Was denken unsere Leser über eine solche Alternative?

2 Kommentare

  1. Ich finde die Anregung sehr gut. Sie würde verschiedene Vorteile miteinanderverbinden: nicht nur wer etwas sagt, sondern auch das Agieren der Ratsmitglieder in den Sitzungen, welches leider nicht immer respektvoll und souverän ist. Letztlich fällt das Fehlverhalten einer Person immer auf sie selbst zurück, aber je öffentlicher eine Sitzung ist, desto größer ist die Außenwirkung. Natürlich auch inhaltlich.
    Sabine Georg

  2. Erneut vielen Dank an die Redaktion von erkrath.jetzt für die politisch unabhängige und exakte Berichterstattung. Gleiches Thema findet sich hier, ohne dass „die Mehrheit“ irgendwie näher beschrieben wird:

    https://rp-online.de/nrw/staedte/erkrath/neanderhoehe-erkrath-buergerbegehren-bleibt-unzulaessig_aid-52850993

    Es ist bedauerlich, wenn sich professioneller Journalismus zugunsten jahrzehntealter Seilschaften durch Desinformationen und Weglassungen auszeichnet. Nun wissen wir, dass “die Mehrheit“ eben gerade nicht aus allen anderen Fraktionen besteht, sondern wie üblich der Erkrather GroKo.
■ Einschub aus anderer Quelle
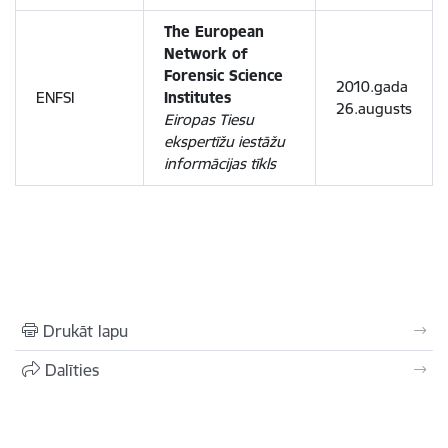
The European
Network of
Forensic Science
2010.gada
ENFSI
Institutes
26.augusts
Eiropas Tiesu
ekspertīžu iestāžu
informācijas tīkls
Drukāt lapu
Dalīties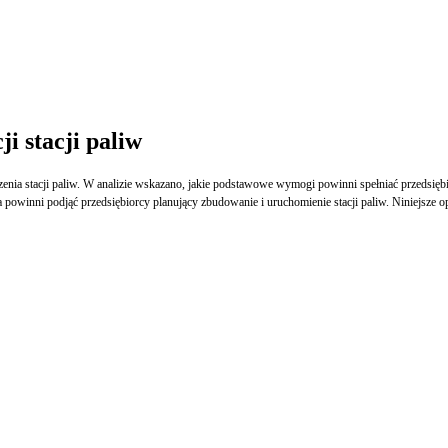
i stacji paliw
ia stacji paliw. W analizie wskazano, jakie podstawowe wymogi powinni spełniać przedsiębio
 powinni podjąć przedsiębiorcy planujący zbudowanie i uruchomienie stacji paliw. Niniejsze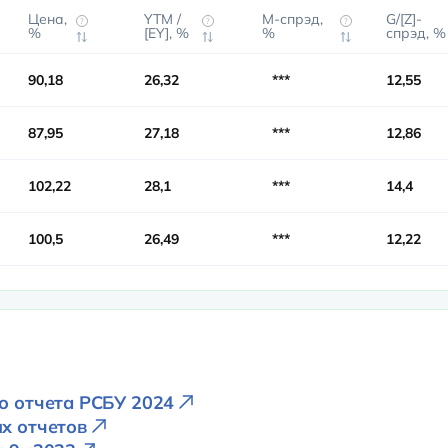
Цена,
YTM /
М-спрэд,
G/[Z]-
?
?
?
%
[EY], %
%
спрэд, %
90,18
26,32
***
12,55
87,95
27,18
***
12,86
102,22
28,1
***
14,4
100,5
26,49
***
12,22
го отчета РСБУ 2024
их отчетов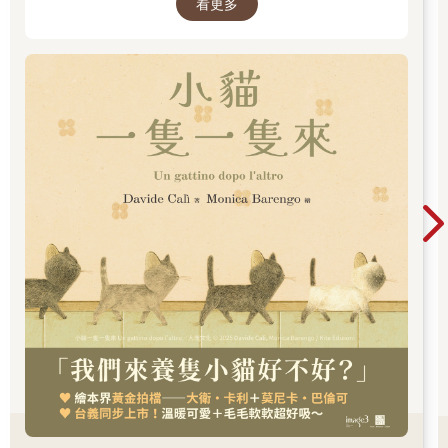
看更多
作！繼《作家和他的狗》後，再次聯手打造動人
故事！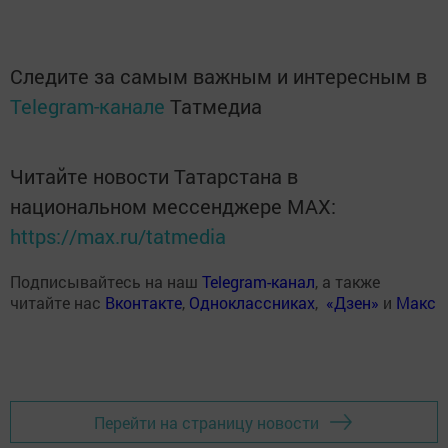
Следите за самым важным и интересным в
Telegram-канале
Татмедиа
Читайте новости Татарстана в
национальном мессенджере MАХ:
https://max.ru/tatmedia
Подписывайтесь на наш
Telegram-канал
, а также
читайте нас
Вконтакте
,
Одноклассниках
,
«Дзен»
и
Макс
Перейти на страницу новости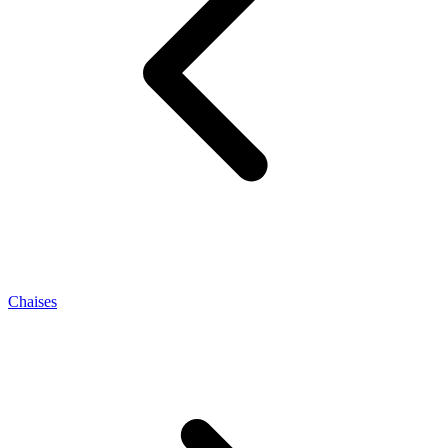
Chaises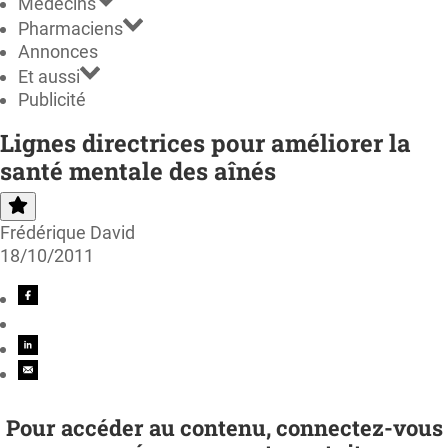
Médecins
Pharmaciens
Annonces
Et aussi
Publicité
Lignes directrices pour améliorer la
santé mentale des aînés
Frédérique David
18/10/2011
Pour accéder au contenu, connectez-vous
    RatsTV bitte analog Monheim einführen. Je mehr Öffentlichkeit, desto besser für die Demokratie und schon allein den erschreckenden Umgangston der Ratsmitglieder untereinander. Bürger müssen so bei Interesse nicht vor Ort sein wie im letzten Jahrhundert, sondern können auch im Nachgang einzelne Punkte digital aufgezeichnet nachverfolgen. Gleichen Nutzen haben Ratsmitglieder, Verwaltung, Presse und alle anderen.

    Dass einzelne Ratsmitglieder möglichst wenig Öffentlichkeit wünschen, mag aufgrund des eigenen Auftretens durchaus verständlich sein. Dann sind sie jedoch fehl am Platze in einem öffentlichen Amt in öffentlichen Sitzungen einer Demokratie. Das öffentliche Interesse in einer Demokratie dürfte hier ein deutlich höher zu gewichtendes Gut darstellen, als persönliche Pläsierchen Einzelner.

    Öffentlichkeit, Digitalisierung und Bürgernähe sind in Erkrath bis dato leider oftmals unerwünschte und böhmische Dörfer, sodass es ein RatsTV allenfalls nach einem deutlichen Politikwechsel geben wird. Blaupause dazu siehe Monheim und andere Kommunen, die bestens ohne das überholte Farbenspiel und deren politischer Sandkastenspiele auskommen.